Intersection of SQL statements efficiently


I'm trying to solve a SQL problem where I need to select the data in a certain intersection. This is more or less my query:

SELECT id FROM some_table WHERE
id IN (SELECT id FROM other_table WHERE _id=1 AND some_value >= 1 AND some_value <= 10) AND
id IN (SELECT id FROM another_table WHERE _id=2 AND some_other_value >= -65 AND some_other_value <= -2)

The problem with that query is that it does not return the intersection because the _id field is different both subqueries. So that query will return an empty result always.

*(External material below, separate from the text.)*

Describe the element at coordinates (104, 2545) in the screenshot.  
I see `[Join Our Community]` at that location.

If I use OR instead of AND to "intersect" the subqueries, then the intersection is also not returned.

I also do not want to use INTERSECT because that's kind of slow and this is just a very reduced example of a very large query, so speed is really important.

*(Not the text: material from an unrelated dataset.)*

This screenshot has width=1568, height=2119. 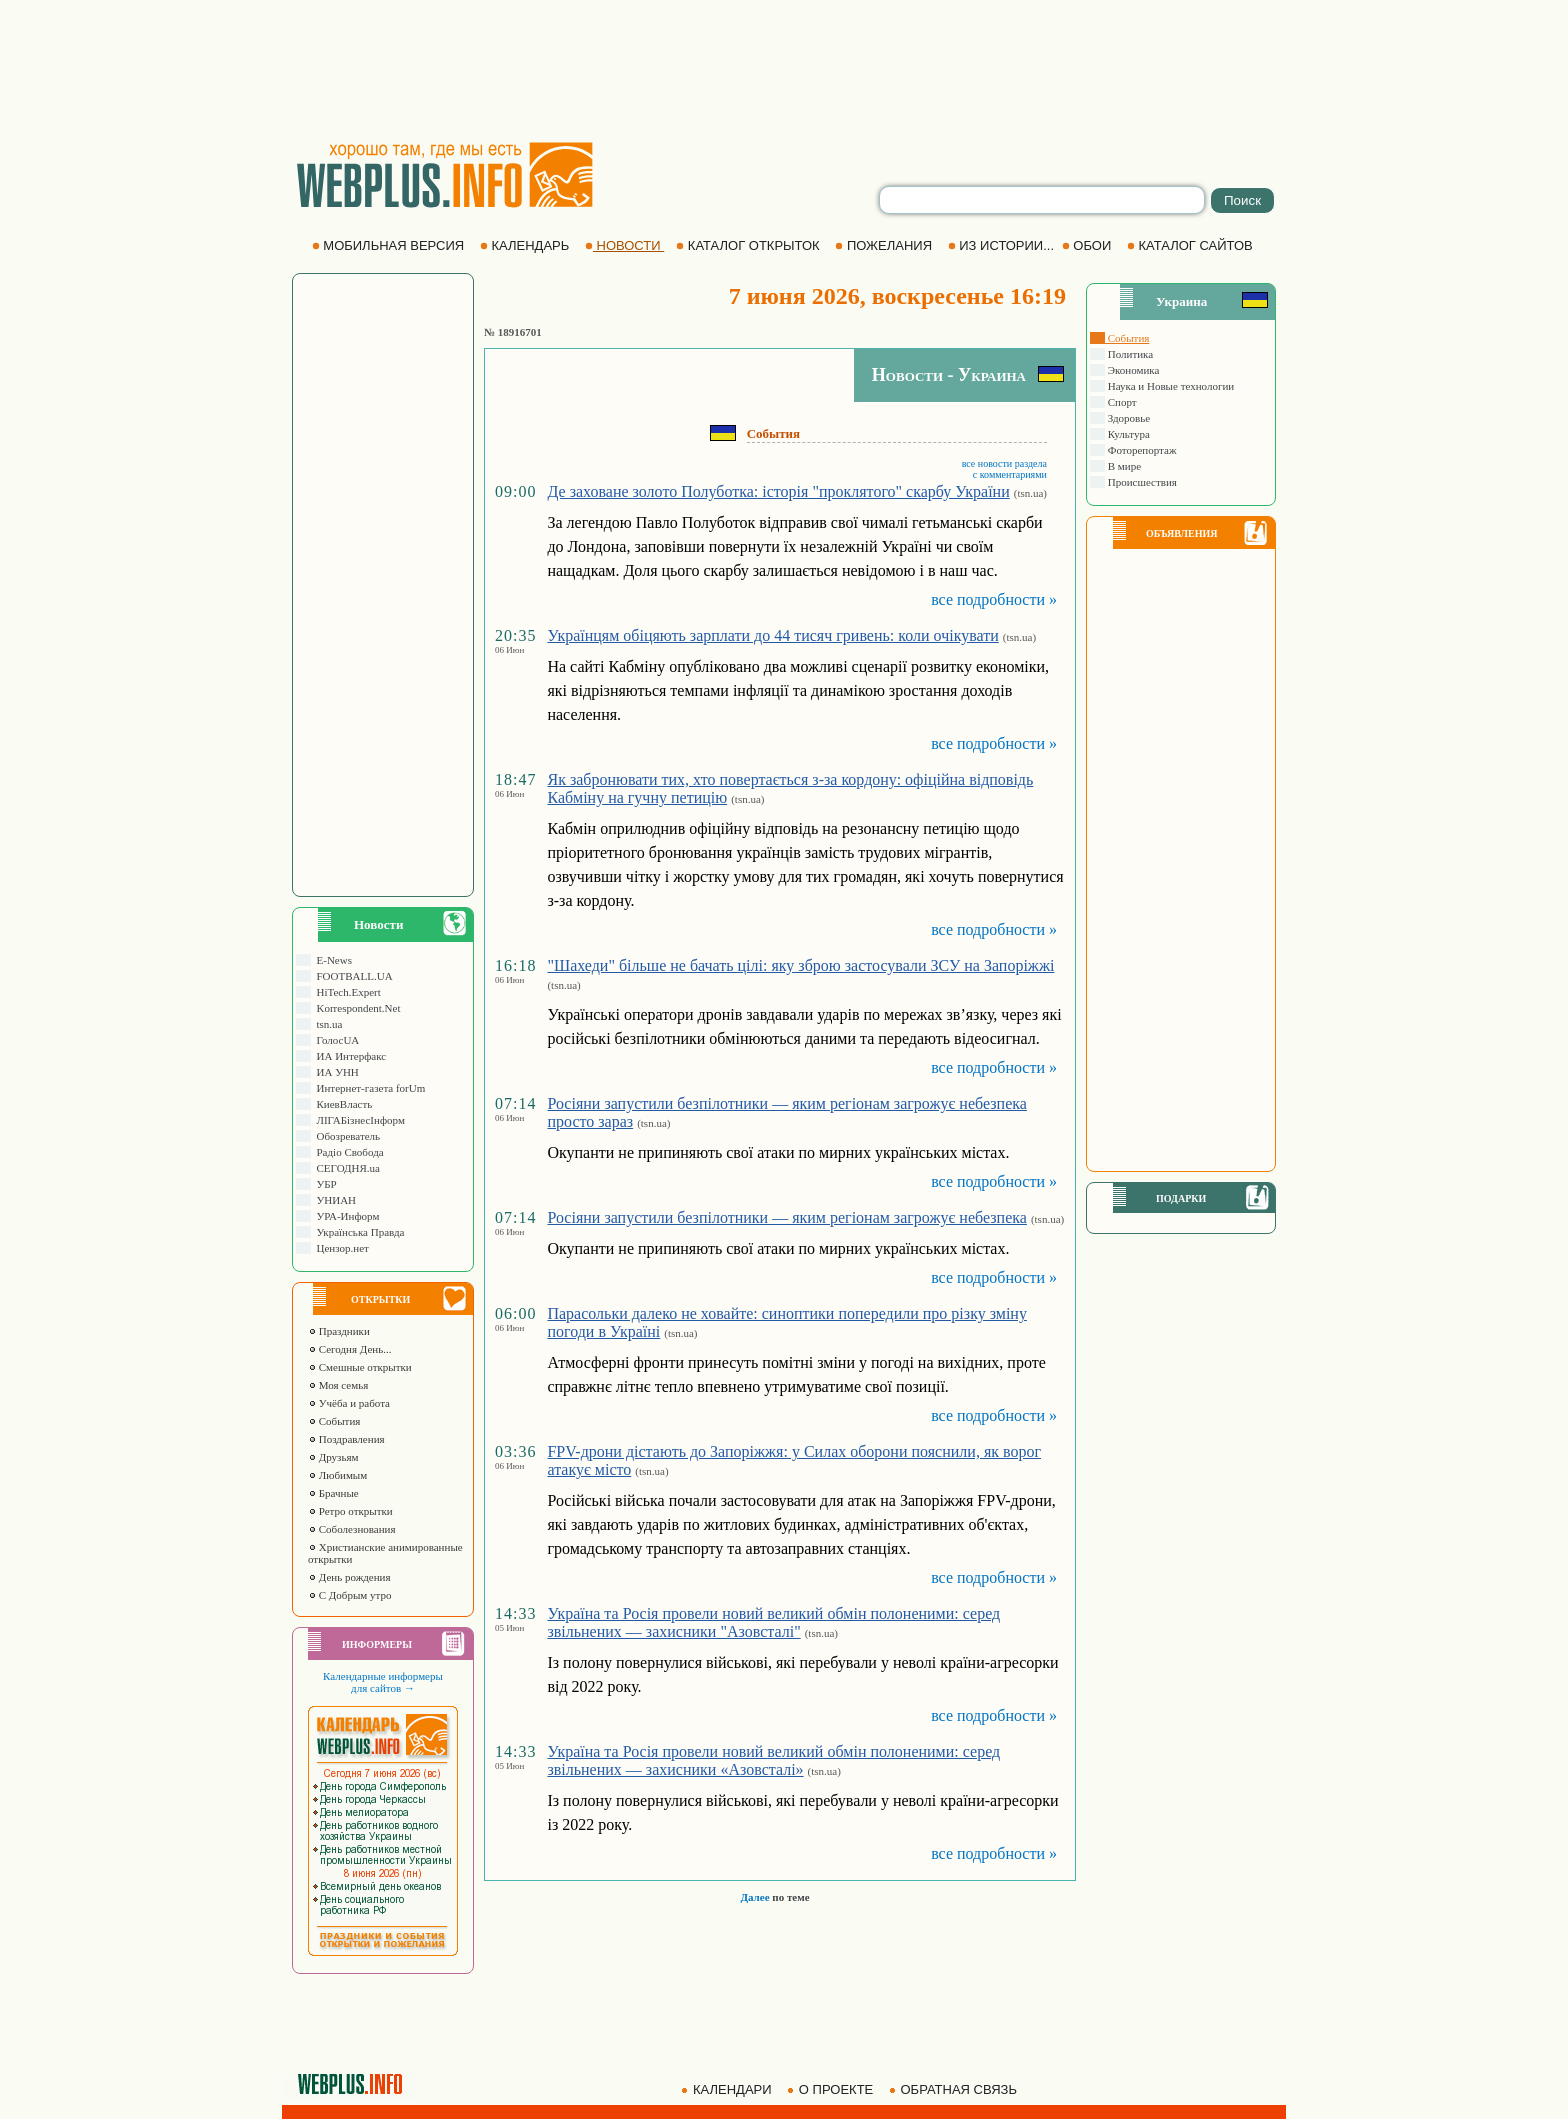 I want to click on День рождения, so click(x=349, y=1577). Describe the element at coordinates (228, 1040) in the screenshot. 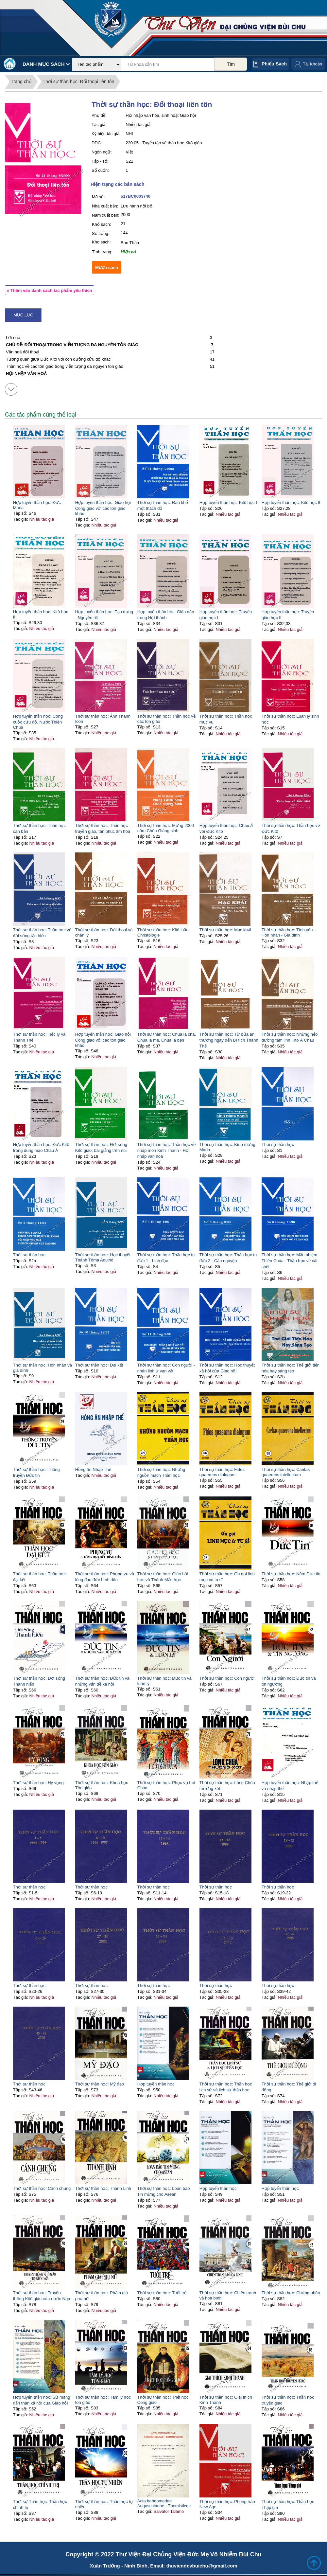

I see `Thời sự thần học: Từ bữa ăn thường ngày đến Bí tích Thánh Thể` at that location.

So, my question is, is there any way to do this intersection as fast as possible? Have in mind that even though in the example only appears two subqueries, in my real use case the number of subqueries can be larger.


Solution

  • I'm still unclear on what you're after w/o sample data or expected results, but would either of the following options work?

    using INNER JOIN

    SELECT id 
      FROM some_table A
     INNER JOIN (
           SELECT id
             FROM other_table
            WHERE _id = 1
              AND some_value >= 1
              AND some_value <= 10
     ) B on A.ID = B.ID
     INNER JOIN (
           SELECT id
             FROM another_table
            WHERE _id = 2
              AND some_other_value >= -65
              AND some_other_value <= -2
     ) C ON C.ID = A.ID
    

    using INTERSECT

    SELECT id
      FROM some_table
    INTERSECT
    SELECT id
      FROM other_table
     WHERE _id = 1
       AND some_value >= 1
       AND some_value <= 10
    INTERSECT 
    SELECT id
      FROM another_table
     WHERE _id = 2
       AND some_other_value >= -65
       AND some_other_value <= -2
    
    
    Then, I suppose we could use `EXISTS` and correlated subquery—instead of `IN`. This can be faster, as `EXISTS` can escape early whereas `IN` cannot.